Exercise prompt:
Extract each line from the entries below that has the string "Suggestions" in it.

Available records:

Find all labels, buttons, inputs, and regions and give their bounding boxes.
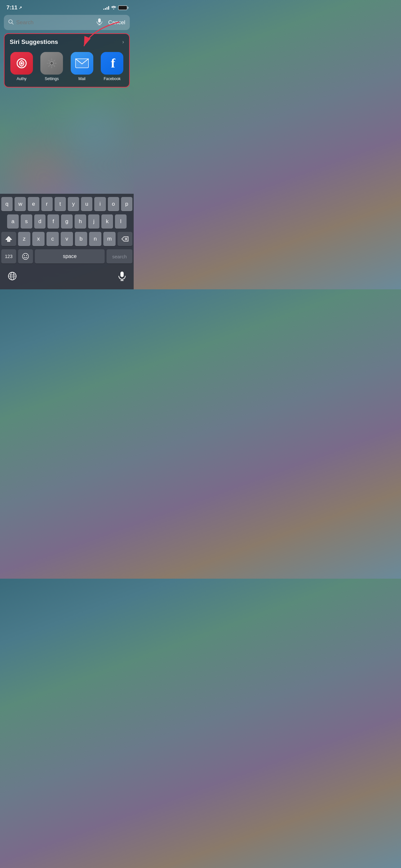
svg-line-17 [49, 66, 50, 66]
search-input[interactable] [16, 20, 94, 26]
numbers-key[interactable]: 123 [1, 249, 16, 264]
mic-icon[interactable] [96, 18, 102, 27]
key-v[interactable]: v [61, 232, 73, 246]
key-w[interactable]: w [14, 197, 26, 211]
key-c[interactable]: c [47, 232, 59, 246]
key-f[interactable]: f [48, 214, 59, 228]
authy-app-label: Authy [17, 76, 27, 81]
facebook-app-icon: f [101, 52, 123, 74]
key-h[interactable]: h [74, 214, 86, 228]
siri-chevron-icon: › [122, 39, 124, 45]
mail-app-icon [71, 52, 93, 74]
key-x[interactable]: x [32, 232, 44, 246]
key-s[interactable]: s [21, 214, 32, 228]
key-z[interactable]: z [18, 232, 30, 246]
authy-app-icon [10, 52, 33, 74]
status-time: 7:11 ↗ [6, 4, 22, 11]
svg-line-15 [54, 66, 55, 66]
key-d[interactable]: d [34, 214, 46, 228]
key-e[interactable]: e [28, 197, 39, 211]
empty-area [0, 88, 134, 194]
key-y[interactable]: y [68, 197, 79, 211]
key-i[interactable]: i [94, 197, 105, 211]
settings-app-icon [40, 52, 63, 74]
key-u[interactable]: u [81, 197, 92, 211]
svg-point-9 [50, 61, 54, 65]
key-o[interactable]: o [108, 197, 119, 211]
keyboard-row-1: q w e r t y u i o p [1, 197, 132, 211]
search-icon [8, 20, 13, 26]
location-icon: ↗ [19, 5, 22, 10]
app-item-facebook[interactable]: f Facebook [98, 52, 126, 81]
key-t[interactable]: t [55, 197, 66, 211]
siri-suggestions-header[interactable]: Siri Suggestions › [4, 34, 129, 50]
app-item-mail[interactable]: Mail [68, 52, 96, 81]
battery-icon [118, 5, 127, 10]
app-item-settings[interactable]: Settings [38, 52, 66, 81]
status-icons [103, 5, 127, 10]
key-q[interactable]: q [1, 197, 12, 211]
wifi-icon [111, 5, 116, 10]
key-j[interactable]: j [88, 214, 100, 228]
siri-apps-grid: Authy [4, 50, 129, 87]
svg-line-14 [49, 60, 50, 61]
svg-rect-28 [120, 272, 124, 277]
settings-app-label: Settings [45, 76, 59, 81]
keyboard: q w e r t y u i o p a s d f g h j k l [0, 194, 134, 268]
cancel-button[interactable]: Cancel [105, 20, 125, 26]
keyboard-row-2: a s d f g h j k l [1, 214, 132, 228]
svg-point-22 [23, 253, 29, 259]
shift-key[interactable] [1, 232, 16, 246]
space-key[interactable]: space [35, 249, 104, 264]
facebook-app-label: Facebook [104, 76, 121, 81]
key-r[interactable]: r [41, 197, 53, 211]
svg-point-24 [26, 255, 27, 256]
search-bar-container: Cancel [0, 13, 134, 33]
key-a[interactable]: a [7, 214, 19, 228]
key-l[interactable]: l [115, 214, 127, 228]
mail-app-label: Mail [79, 76, 86, 81]
mic-bottom-icon[interactable] [118, 271, 126, 283]
search-key[interactable]: search [106, 249, 132, 264]
time-display: 7:11 [6, 4, 18, 11]
facebook-f-letter: f [109, 57, 115, 70]
key-g[interactable]: g [61, 214, 73, 228]
svg-line-1 [12, 23, 13, 24]
keyboard-row-3: z x c v b n m [1, 232, 132, 246]
signal-bars-icon [103, 6, 109, 10]
key-b[interactable]: b [75, 232, 87, 246]
delete-key[interactable] [118, 232, 132, 246]
keyboard-row-4: 123 space search [1, 249, 132, 264]
siri-suggestions-card: Siri Suggestions › Authy [4, 33, 130, 88]
svg-point-8 [21, 62, 23, 64]
status-bar: 7:11 ↗ [0, 0, 134, 13]
siri-suggestions-title: Siri Suggestions [10, 38, 58, 45]
key-k[interactable]: k [101, 214, 113, 228]
key-n[interactable]: n [89, 232, 101, 246]
svg-point-23 [24, 255, 25, 256]
app-item-authy[interactable]: Authy [8, 52, 35, 81]
bottom-bar [0, 268, 134, 289]
key-m[interactable]: m [103, 232, 116, 246]
globe-icon[interactable] [8, 272, 17, 283]
svg-line-16 [54, 60, 55, 61]
key-p[interactable]: p [121, 197, 132, 211]
search-bar[interactable]: Cancel [4, 15, 130, 30]
svg-rect-2 [98, 19, 101, 23]
emoji-key[interactable] [18, 249, 33, 264]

Answer for the task:
siri-suggestions-header[interactable]: Siri Suggestions › [4, 34, 129, 50]
siri-suggestions-card: Siri Suggestions › Authy [4, 33, 130, 88]
siri-suggestions-title: Siri Suggestions [10, 38, 58, 45]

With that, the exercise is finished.